WHAT TO DO → Print every record below exactly as it stands, but leave out the pictures.

INFORMATION →
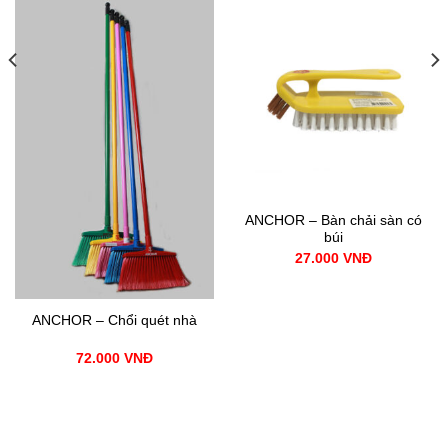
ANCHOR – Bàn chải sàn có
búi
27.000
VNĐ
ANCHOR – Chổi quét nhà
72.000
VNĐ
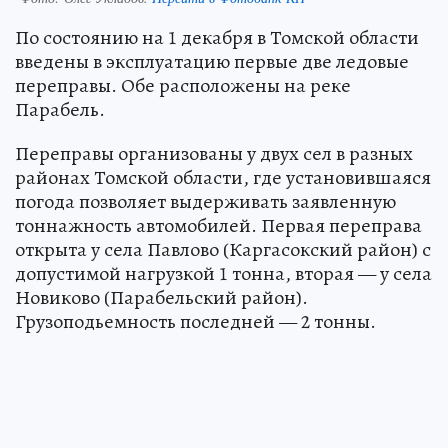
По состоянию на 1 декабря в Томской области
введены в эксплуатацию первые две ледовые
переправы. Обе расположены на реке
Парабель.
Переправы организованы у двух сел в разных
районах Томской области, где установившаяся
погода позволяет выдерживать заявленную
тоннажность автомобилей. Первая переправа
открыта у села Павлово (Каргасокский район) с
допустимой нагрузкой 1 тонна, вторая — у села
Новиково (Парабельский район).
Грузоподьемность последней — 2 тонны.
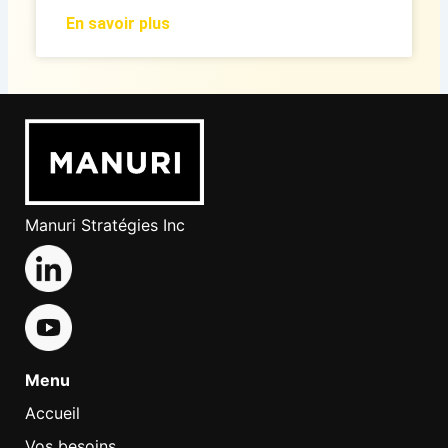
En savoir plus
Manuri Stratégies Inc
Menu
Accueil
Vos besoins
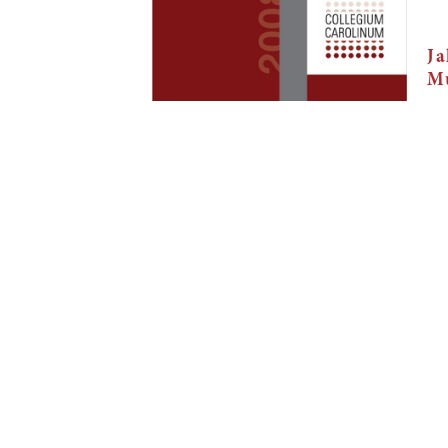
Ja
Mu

SOLUTION BELOW →
ANCHOR – Bàn chải sàn có
búi
27.000
VNĐ
ANCHOR – Chổi quét nhà
72.000
VNĐ
По состоянию на 1 декабря в Томской области
введены в эксплуатацию первые две ледовые
переправы. Обе расположены на реке
Парабель.
Переправы организованы у двух сел в разных
районах Томской области, где установившаяся
погода позволяет выдерживать заявленную
тоннажность автомобилей. Первая переправа
открыта у села Павлово (Каргасокский район) с
допустимой нагрузкой 1 тонна, вторая — у села
Новиково (Парабельский район).
Грузоподьемность последней — 2 тонны.
En savoir plus
Manuri Stratégies Inc
Menu
Accueil
Vos besoins
Ja
Mu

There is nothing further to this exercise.